This thread has been locked.

If you have a related question, please click the "Ask a related question" button in the top right corner. The newly created question will be automatically linked to this question.

AM3358: cold start problem

Expert 6460 points
Part Number: AM3358

Team,

this is continuation of the existing thread (linked here).

We are facing with a problem at booting. This issue was found at only one card so far, but we would like to know the background of it.

So I try to describe the problem:

If the card is booting from the TFTP server through KSZ8463RL switch I have seen that the Program Counter is stuck at 0x402f0440 and hanging on this point (attached a picture about it below). I also attached the register values at this state.

I thought that this problem related to the DDR, but if I try to load the same (SPL and UBoot image) into serial port, the card will booting.

It seems that the problem appears only at first start, while the temperature of the card is about room temperature. The second boot is OK, if I am waiting for an hour to decrease the card temperature the problem will appear again.

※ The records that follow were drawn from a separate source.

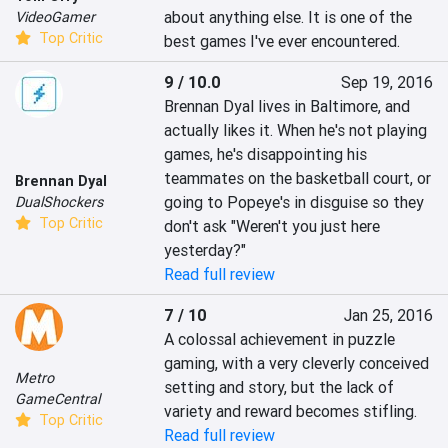
about anything else. It is one of the 
VideoGamer
Top Critic
best games I've ever encountered.
9 / 10.0
Sep 19, 2016
Brennan Dyal lives in Baltimore, and 
actually likes it. When he's not playing 
games, he's disappointing his 
teammates on the basketball court, or 
Brennan Dyal
going to Popeye's in disguise so they 
DualShockers
Top Critic
don't ask "Weren't you just here 
yesterday?"
Read full review
7 / 10
Jan 25, 2016
A colossal achievement in puzzle 
gaming, with a very cleverly conceived 
Metro
setting and story, but the lack of 
GameCentral
variety and reward becomes stifling.
Top Critic
Read full review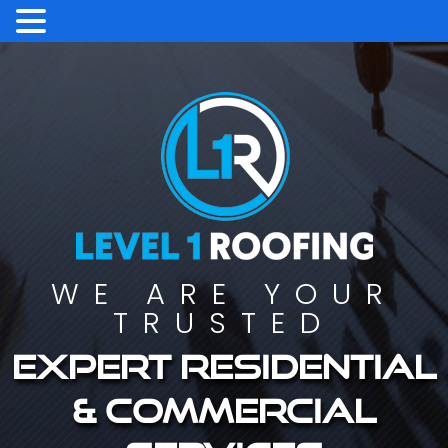
WE ARE YOUR
TRUSTED
Expert residential
& commercial
services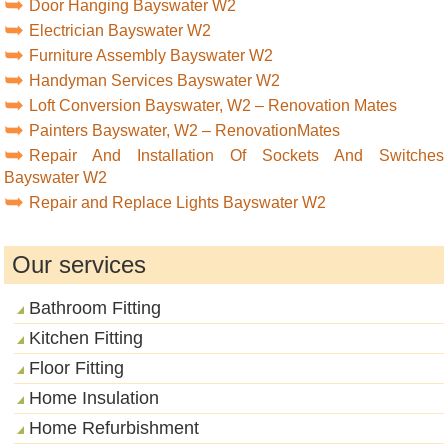
Door Hanging Bayswater W2
Electrician Bayswater W2
Furniture Assembly Bayswater W2
Handyman Services Bayswater W2
Loft Conversion Bayswater, W2 – Renovation Mates
Painters Bayswater, W2 – RenovationMates
Repair And Installation Of Sockets And Switches
Bayswater W2
Repair and Replace Lights Bayswater W2
Our services
Bathroom Fitting
Kitchen Fitting
Floor Fitting
Home Insulation
Home Refurbishment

I have just checked the voltages and the clocks of the Processor and the DDR and those seem to be OK, and after the reset the SYSBOOT[15:0] value is 1000 0000 0101 0000.

Can you please help solving this issue?

Thank you
TI Customer

cold-start-registers.txt

  • Bartosz,

    Please describe the hardware environment in detail. If possible, post the schematic.
  • Another question: Is this failure seen on a single board, or across multiple boards?
  • Hi Biser,

    I've sent you the description of the setup and schematic offline (confidential).

    So far the issue has been observed with one board.

    Kind regards,
    Bartosz

  • Is this only 1 board out of many? If so, I would suggest you check the board for manufacturing defects, esp. bad soldering.
  • By the way, the files you have sent are of no use. I was asking about the schematic in PDF format.
  • Biser,

    We don't see manufacturing defects on the board.

    The schematic in pdf has been sent to you now via e-mail.

    Kind regards
    Bartosz

  • Is this only 1 board out of many, or you see the issue on multiple boards?
  • Bartosz, as Biser alludes to, know how many boards has this issue is important to determine what kind of problem it is.

    Based on your screenshot, it looks like you are getting a data abort in MLO. A lot of times, this is a result of a mis-configured DDR. Since it is intermittent or maybe temp related, the configuration may be marginal.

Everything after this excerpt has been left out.